»»

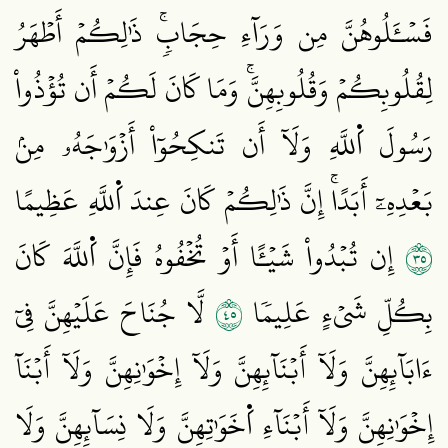
فَسۡـَٔلُوهُنَّ مِن وَرَآءِ حِجَابٖۚ ذَٰلِكُمۡ أَطۡهَرُ
لِقُلُوبِكُمۡ وَقُلُوبِهِنَّۚ وَمَا كَانَ لَكُمۡ أَن تُؤۡذُواْ
رَسُولَ اَ۬للَّهِ وَلَآ أَن تَنكِحُوٓاْ أَزۡوَٰجَهُۥ مِنۢ
بَعۡدِهِۦٓ أَبَدًاۚ إِنَّ ذَٰلِكُمۡ كَانَ عِندَ اَ۬للَّهِ عَظِيمًا
٥٣
إِن تُبۡدُواْ شَيۡـًٔا أَوۡ تُخۡفُوهُ فَإِنَّ اَ۬للَّهَ كَانَ
٥٤
بِكُلِّ شَيۡءٍ عَلِيمٗا
لَّا جُنَاحَ عَلَيۡهِنَّ فِيٓ
ءَابَآئِهِنَّ وَلَآ أَبۡنَآئِهِنَّ وَلَآ إِخۡوَٰنِهِنَّ وَلَآ أَبۡنَآ
إِخۡوَٰنِهِنَّ وَلَآ أَبۡنَآءِ اَ۬خَوَٰتِهِنَّ وَلَا نِسَآئِهِنَّ وَلَا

««

### [Work order]
Would you repeat the entries exactly, keeping the images out?

### [Response box]
فَسۡـَٔلُوهُنَّ مِن وَرَآءِ حِجَابٖۚ ذَٰلِكُمۡ أَطۡهَرُ
لِقُلُوبِكُمۡ وَقُلُوبِهِنَّۚ وَمَا كَانَ لَكُمۡ أَن تُؤۡذُواْ
رَسُولَ اَ۬للَّهِ وَلَآ أَن تَنكِحُوٓاْ أَزۡوَٰجَهُۥ مِنۢ
بَعۡدِهِۦٓ أَبَدًاۚ إِنَّ ذَٰلِكُمۡ كَانَ عِندَ اَ۬للَّهِ عَظِيمًا
٥٣
إِن تُبۡدُواْ شَيۡـًٔا أَوۡ تُخۡفُوهُ فَإِنَّ اَ۬للَّهَ كَانَ
٥٤
بِكُلِّ شَيۡءٍ عَلِيمٗا
لَّا جُنَاحَ عَلَيۡهِنَّ فِيٓ
ءَابَآئِهِنَّ وَلَآ أَبۡنَآئِهِنَّ وَلَآ إِخۡوَٰنِهِنَّ وَلَآ أَبۡنَآ
إِخۡوَٰنِهِنَّ وَلَآ أَبۡنَآءِ اَ۬خَوَٰتِهِنَّ وَلَا نِسَآئِهِنَّ وَلَا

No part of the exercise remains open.